In fact, adult publications in the 1930s did not present a unified stance on youth suicide. Some periodicals responded to government calls by treating suicide reports as warnings for schools and society. In Figure 1, in some of the publications at that time, these suicidal students were depicted as lazy students who were obsessed with romance. They failed the exams due to laziness and eventually chose to commit suicide because of melancholy. Obviously, this is intended to warn teenagers not to commit suicide. However, others used cases of youth suicide to criticize the Nationalist Government’s conciliatory policies in the face of Japanese aggression, portraying young people as driven to despair under political oppression. It was within these competing narratives that young people developed their understandings of suicide and their emotional responses to it, producing a historical landscape marked by multiple tensions. Accordingly, this study adopts a methodology centered on 1930s periodical materials, placing youth writings, adult media reports, and state legal texts in dialogue with one another. The greatest challenges in this research lie in the highly fragmented nature of the sources and the complexity of the narratives themselves.
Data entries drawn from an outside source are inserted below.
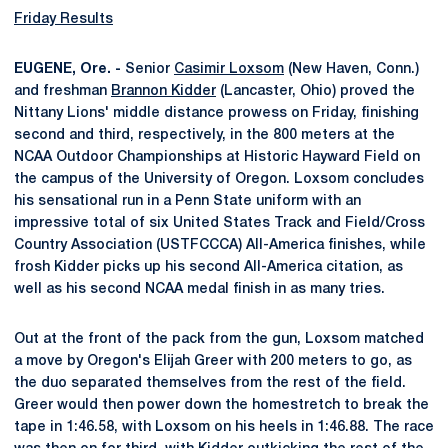
Friday Results
EUGENE, Ore. -
Senior
Casimir Loxsom
(New Haven, Conn.)
and freshman
Brannon Kidder
(Lancaster, Ohio) proved the
Nittany Lions' middle distance prowess on Friday, finishing
second and third, respectively, in the 800 meters at the
NCAA Outdoor Championships at Historic Hayward Field on
the campus of the University of Oregon. Loxsom concludes
his sensational run in a Penn State uniform with an
impressive total of six United States Track and Field/Cross
Country Association (USTFCCCA) All-America finishes, while
frosh Kidder picks up his second All-America citation, as
well as his second NCAA medal finish in as many tries.
Out at the front of the pack from the gun, Loxsom matched
a move by Oregon's Elijah Greer with 200 meters to go, as
the duo separated themselves from the rest of the field.
Greer would then power down the homestretch to break the
tape in 1:46.58, with Loxsom on his heels in 1:46.88. The race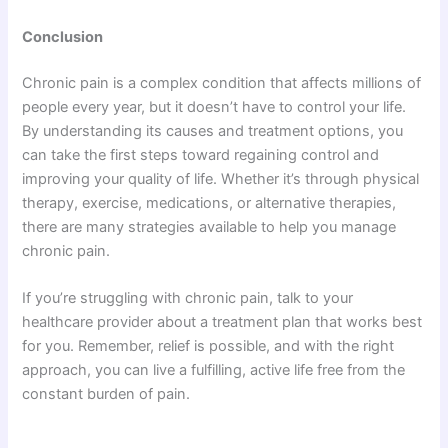
Conclusion
Chronic pain is a complex condition that affects millions of
people every year, but it doesn’t have to control your life.
By understanding its causes and treatment options, you
can take the first steps toward regaining control and
improving your quality of life. Whether it’s through physical
therapy, exercise, medications, or alternative therapies,
there are many strategies available to help you manage
chronic pain.
If you’re struggling with chronic pain, talk to your
healthcare provider about a treatment plan that works best
for you. Remember, relief is possible, and with the right
approach, you can live a fulfilling, active life free from the
constant burden of pain.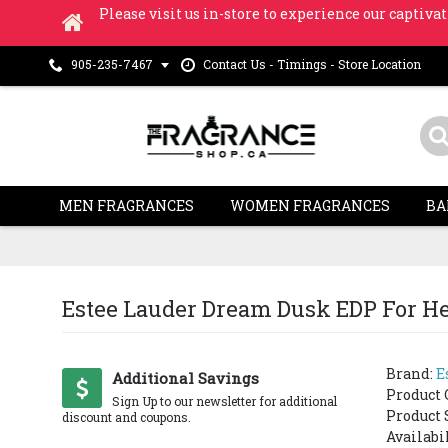
Please visit us in-store to experience our captivat
Contact Us - Timings - Store Location
905-235-7467
MEN FRAGRANCES
WOMEN FRAGRANCES
BA
Estee Lauder Dream Dusk EDP For Her
Brand:
E
SOLD OUT
Additional Savings
Product 
Sign Up to our newsletter for additional
Product 
discount and coupons.
Availabi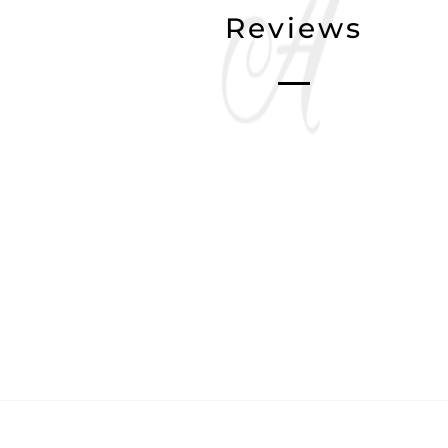
Reviews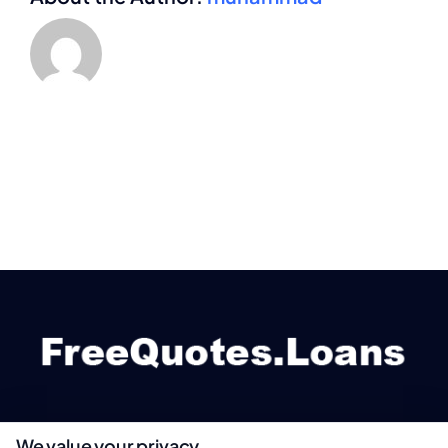
We value your privacy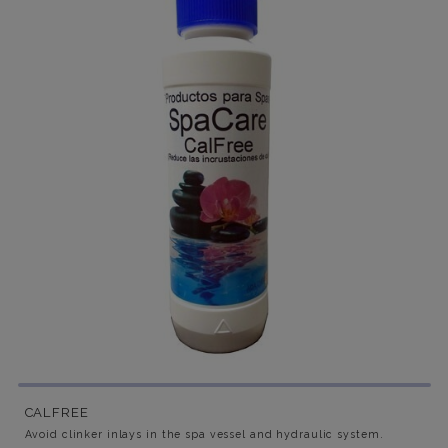
CALFREE
Avoid clinker inlays in the spa vessel and hydraulic system.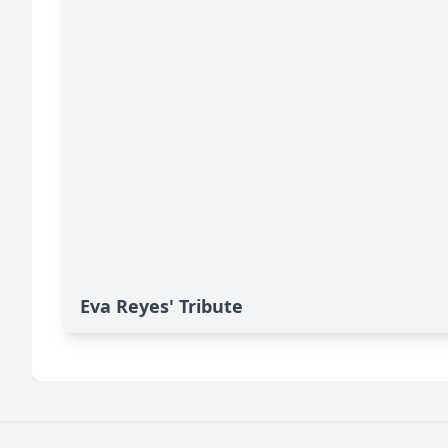
Eva Reyes' Tribute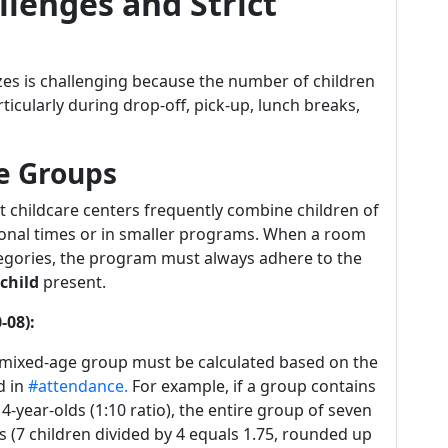
lenges and Strict
zes is challenging because the number of children
rticularly during drop-off, pick-up, lunch breaks,
e Groups
 childcare centers frequently combine children of
itional times or in smaller programs. When a room
tegories, the program must always adhere to the
child
present.
-08):
e mixed-age group must be calculated based on the
d in
#attendance.
For example, if a group contains
4-year-olds (1:10 ratio), the entire group of seven
 (7 children divided by 4 equals 1.75, rounded up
This study offers two key insights for the histories of children’s culture and emotions. First, it underscores the importance of taking “silence” seriously in research on the histories of children and adolescents. On the highly moralized and politicized issue of suicide, youth writings rarely contained voices that openly supported suicide. Previous scholarship has often treated this absence either as a result of insufficient sources or as evidence of social consensus. This study argues instead that such silence should itself be understood as a historical phenomenon requiring explanation. Through an analysis of the legal regulations and publication censorship policies introduced by the Nationalist government in the 1930s to curb youth suicide, this article suggests that youths’ “silence” on suicide was likely the result of the combined effects of institutional constraints and moral discipline. This finding helps illuminate how emotions became objects of state governance and how the public boundaries of emotional expression were constructed.
Second, this study identifies youth subjectivity and agency within that very silence. Although young people did not express emotions under conditions of complete freedom, their responses to their peers’ suicides were far from uniform. Some youths adopted nationalist and collectivist positions, arguing that suicide was harmful to China amid a national crisis and portraying suicidal peers as lazy, undisciplined, and unpatriotic. Such writings, to some extent, echoed the Nationalist government’s anti-suicide propaganda. At the same time, many young people dared to express sympathy for their suicidal peers and, within a social atmosphere saturated with suicide discourse, articulated feelings of confusion, uncertainty, and anxiety about the future. These tension-filled responses demonstrate that young people were not merely passive recipients of state discipline, but active participants in negotiating moral meanings and emotional values within institutional constraints.
At the theoretical level, this study draws on and extends Barbara H. Rosenwein’s concept of “emotional communities.” It shows that although emotional expressions among youths in the 1930s were highly diverse, clear boundaries existed regarding whether one could publicly support suicide or express melancholic emotions. These boundaries were not natural or self-evident, but were jointly shaped by specific political cultures and institutional constraints. Accordingly, this article argues that youth suicide in Republican China should not be understood simply as a social or psychological problem, but rather as a complex product of the interplay among media discourse, state power, and emotional communities.